A first-aid certification course will teach you:
- How to contact emergency services.
- How to perform CPR.
- How to recognize the signs and symptoms of heart attack, and take the necessary steps.
- How to recognize the signs and symptoms of a stroke, and take the necessary steps.
- How to determine the nature of burns, whether the result of fire or coming in contact with hazardous chemicals.
- How to treat burns in the initial stage.
- How to respond to choking and asphyxiation.
- How to determine a fracture and support the bone before further damage is done.
- What to do in case of a head, neck, or spinal injury.
- What to do in case of an eye injury.
- What to do in case of abdominal wounds.
- How to deal with poisoning or severe allergic reactions.
- What to do if a person has fainted.
All these skills, and many more, are taught in first-aid classes. Once you get your certification, you can give first aid in an emergency.
How will becoming a first aid provider help you?
Knowing how to provide first aid will make you a more confident and reliable resource for your community. While others around you might be too dazed to react in an emergency situation, you will be able to provide the best possible help at a crucial time.
You can use your skills to help an injured person at home, in the workplace, or in any public location. Far too many times, a patient’s condition deteriorates because initial care was delayed. There is no one location to give someone the right care.
First responders and emergency services could be delayed on the way due to several reasons. If you know how to give first aid, you could end up saving someone’s life.
Knowing how to give first aid not only helps you take care of the situation during a freak accident but also during natural disasters. Blizzards, hurricanes, and tornadoes are quite common in America. During a storm, anyone could be hit by flying debris.
Such injuries could be serious, and what’s worse is that some injuries are internal. The injury might not look like a big deal on the outside, so the uninformed person might not understand that the victim is bleeding on the inside.

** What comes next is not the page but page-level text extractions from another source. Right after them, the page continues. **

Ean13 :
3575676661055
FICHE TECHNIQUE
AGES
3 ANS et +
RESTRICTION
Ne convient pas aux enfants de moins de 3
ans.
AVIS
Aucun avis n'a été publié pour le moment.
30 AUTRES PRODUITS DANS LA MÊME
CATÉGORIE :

But if you are first-aid certified, you will have enough basic medical knowledge to get an idea of what could be going on because of the kind of injury sustained.
Things to Keep in Mind Before Giving First Aid
When you choose to give first aid, be mindful of the fact that you can be contacted later by the hospital to which the injured person is finally taken.

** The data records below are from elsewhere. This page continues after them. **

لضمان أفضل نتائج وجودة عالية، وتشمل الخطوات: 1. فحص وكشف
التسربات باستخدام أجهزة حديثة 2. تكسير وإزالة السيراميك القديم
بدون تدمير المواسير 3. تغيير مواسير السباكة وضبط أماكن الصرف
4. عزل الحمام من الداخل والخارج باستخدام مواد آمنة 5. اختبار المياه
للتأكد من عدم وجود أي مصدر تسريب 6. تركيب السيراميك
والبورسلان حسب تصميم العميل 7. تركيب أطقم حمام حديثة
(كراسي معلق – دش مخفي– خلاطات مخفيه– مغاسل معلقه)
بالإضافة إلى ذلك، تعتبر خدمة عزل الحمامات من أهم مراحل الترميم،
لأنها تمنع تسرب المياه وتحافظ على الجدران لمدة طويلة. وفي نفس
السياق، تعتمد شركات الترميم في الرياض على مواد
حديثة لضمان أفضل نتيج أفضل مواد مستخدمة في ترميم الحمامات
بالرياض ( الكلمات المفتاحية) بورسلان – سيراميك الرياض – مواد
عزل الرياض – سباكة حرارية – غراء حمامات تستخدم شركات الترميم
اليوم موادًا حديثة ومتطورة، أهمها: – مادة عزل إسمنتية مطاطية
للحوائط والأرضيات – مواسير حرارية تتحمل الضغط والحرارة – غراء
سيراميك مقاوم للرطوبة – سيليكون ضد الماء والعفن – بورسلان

If the injury is fatal and there are any legal issues involved, you might also be contacted by lawyers. This is because the first-aid provider was present with the patient even before the first responders had arrived. All 50 states and Washington, D.C., have some form of a “Good Samaritan law”, which can help prevent first-aid responders who provide reasonable assistance from being held legally responsible for the death of a patient.

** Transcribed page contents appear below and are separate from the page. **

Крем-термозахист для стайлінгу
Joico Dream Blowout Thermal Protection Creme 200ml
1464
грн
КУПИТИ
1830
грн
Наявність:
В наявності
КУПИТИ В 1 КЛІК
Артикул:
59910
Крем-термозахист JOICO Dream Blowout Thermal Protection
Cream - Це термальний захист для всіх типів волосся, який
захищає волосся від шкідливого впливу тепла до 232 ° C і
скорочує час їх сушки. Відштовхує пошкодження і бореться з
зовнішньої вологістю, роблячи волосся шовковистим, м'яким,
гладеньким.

If the patient’s condition deteriorates, the first-aid provider is often asked about the initial physical condition of the patient right after the injury for a detailed assessment.
Keeping a First-Aid Kit
Whether or not you’re a certified first-aid provider, you can also keep a first-aid kit with you at all times. The kit should hold basic equipment like:
- Some recognized antibiotics, like those available over the counter
- Bandages and compression bandages
- Roller bandages
- Antiseptic wipes
- CPR barrier
- Absorbent compress
- Cold pack
- Eye covering
- Eye and skin wash
- Hand sanitizer
- Sterile pads
- Burn dressings
- Burn ointment
Becoming a certified first-aid provider in the U.S. has lots of advantages. If you have recently moved to the U.S., knowing how to give first aid will help you to deal better with emergencies in case you are on your own.